Even while working with the U.N., Jeane J. Kirkpatrick cooked Thanksgiving and Christmas meals from scratch. She died last month at age 80.
Even while working with the U.N., Jeane J. Kirkpatrick cooked Thanksgiving and Christmas meals from scratch. She died last month at age 80. (By Rebecca D'angelo For The Washington Post)
By Joan Nathan
Special to The Washington Post
Wednesday, January 3, 2007

In 1985, when a senator called Jeane J. Kirkpatrick to ask why she was leaving her position as the first female U.S. ambassador to the United Nations, she replied, "Harry Truman used to say that if you can't stand the heat, get out of the kitchen. I believe the converse: If you can't stand the heat, get back to the kitchen."

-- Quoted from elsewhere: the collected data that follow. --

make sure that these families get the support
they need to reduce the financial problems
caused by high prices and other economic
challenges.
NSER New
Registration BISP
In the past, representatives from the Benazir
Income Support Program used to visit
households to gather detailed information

Kirkpatrick, who died last month, loved cooking for her family and friends almost as much as talking about political ideas. As articulate about rice as she was about Ronald Reagan, who appointed her, she honed her techniques by cooking breakfast and dinner for her three boys in Bethesda. Before she was a professor at Trinity College and later Georgetown University, she was a stay-at-home mom until her youngest son, Stuart, was 8.

As the boys were growing up, she tried out recipes learned in Europe on summer vacations with her husband, Evron, known as Kirk, also a professor. Packed into a Peugeot, the Kirkpatrick family traveled through Spain and France, dining at one-, two- and three-star restaurants. Her kitchen was filled with paella pans and copper pots that she bought on those trips.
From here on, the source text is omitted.